We make many decisions in this life that have serious trade-offs. Sometimes we are forced into these decisions by circumstances and sometimes we choose them, but either way we must live with the consequences. These decisions are a choice that we deliberately make; even refusing to make a decision is a choice. Marrying, having children, working, breast-feeding--these are all choices. Nobody forces us to do them. Risen made the decision to have children, and by having three children she admits she has greatly lessened her chance to resume her career in a meaningful way. Therefore her husband will have all the power in the relationship; all the money, all the time, all the freedom, at least for quite a few years. It's a very difficult thing to do but becomes much easier if you admit that the situation exists, it must be endured, and after all it's only temporary.

But Risen couldn't admit this to herself. She didn't want to give up the money and power and she didn't want to give up her image of an earth mother. So she ends up unhappy all around, and vents her ire on something that has nothing to do with her real problem.

5 comments:

clever pseudonym said...

I think what she means in regards to her "overachieving circles" is that she *feels* like breast feeding is not a choice. She may personally experience pressure to conform to the habits of those around her. She may have such a desire to fit in and be like everybody else that she's too afraid to think for herself and behave accordingly. That does not, in any way, take away the fact that breast feeding is a choice. You can choose not to bow to the expectations of others and do as you please. The choice is not having the guts to stray from the flock. Heaven forbid.

Susan of Texas said...

It's hard to give up power, and painful. But when you're honest you can sit with your husband and plan how to do it. If you insist you're happy trying to run a business and take care of three children but you get angry every time you have to give up something, it's horrible.

Parmenides said...

Every single article they have about what could be considered a "women's issue" is entirely about the small subset of women with the economic possibility of whining about things that everyone else doesn't have the energy or time to worry about.

Note all of the articles by Caitlin Flanagan. Her article how to treat the help or whatever was the most amazingly excruciating whine about privilege I've ever seen.

Ken Houghton said...

"Or is [breast-feeding] this generation’s vacuum cleaner—an instrument of misery that mostly just keeps women down?"

I believe at that point you can safely stop reading.

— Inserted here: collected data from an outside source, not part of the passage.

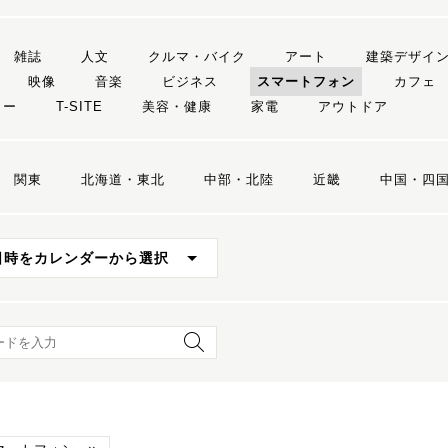
雑誌
人文
クルマ・バイク
アート
建築デザイ
映像
音楽
ビジネス
スマートフォン
カフェ
リー
T-SITE
美容・健康
家電
アウトドア
関東
北海道・東北
中部・北陸
近畿
中国・四
日時をカレンダーから選択
ード検索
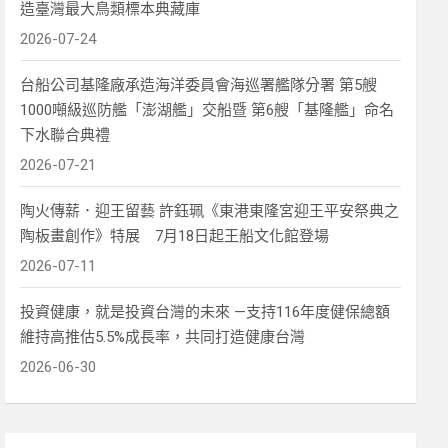
造臺灣最大鳥類標本典藏庫
2026-07-24
台船公司基隆廠承造海洋委員會海巡署艦隊分署 第5艘
1000噸級巡防艦「澎湖艦」交船暨 第6艘「基隆艦」命名
下水聯合典禮
2026-07-21
陶火傳薪．迎王留藝 許鈺珮《東港東隆宮迎王平安祭典之
陶板畫創作》特展 7月18日起王船文化館登場
2026-07-11
投資健康，就是投資台灣的未來 —支持116年度健保總額
維持高推估5.5%成長率，共同打造健康台灣
2026-06-30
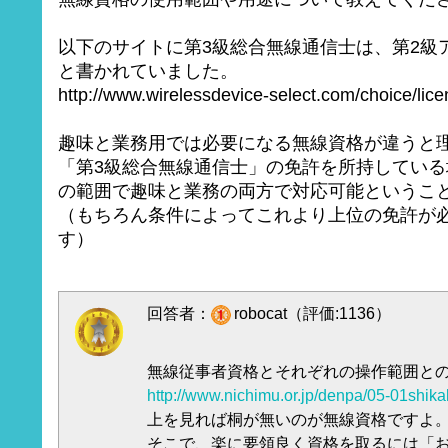
以下のサイトに第3級総合無線通信士は、第2級
と書かれていました。
http://www.wirelessdevice-select.com/choice/lic
趣味と業務用では必要になる無線資格が違うと
「第3級総合無線通信士」の免許を所持してい
の範囲で趣味と業務の両方で対応可能というこ
（もちろん条件によってこれより上位の免許が
す）
回答者：
robocat（評価:1136）
無線従事者資格とそれぞれの操作範囲と
http://www.nichimu.or.jp/denpa/05-01shika
上を見れば桐が無いのが無線資格ですよ
そこで、楽に要領良く資格を取るには「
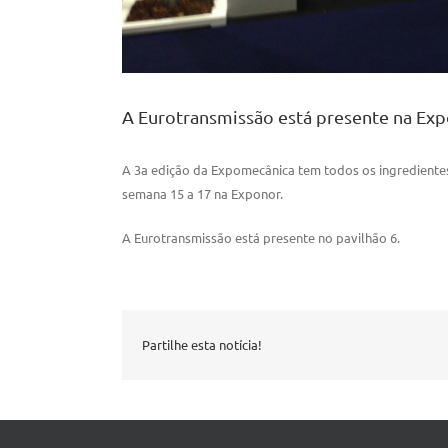
A Eurotransmissão está presente na Ex
A 3a edição da Expomecânica tem todos os ingredientes 
semana 15 a 17 na Exponor.
A Eurotransmissão está presente no pavilhão 6.
Partilhe esta notícia!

The conflation of "breast-feeding" with "stuck at home" is the final clue: the piece clearly was written by an Amish woman, who would then have an excuse never to have heard of a breast pump or on-site day care.

Susan of Texas said...

Even if she didn't work she could have skipped the breast feeding. A lot of woman don't want to do it because it's very painful the first few days. But she can't say no, to herself or others. No wonder so many people feel like there's no control in their lives.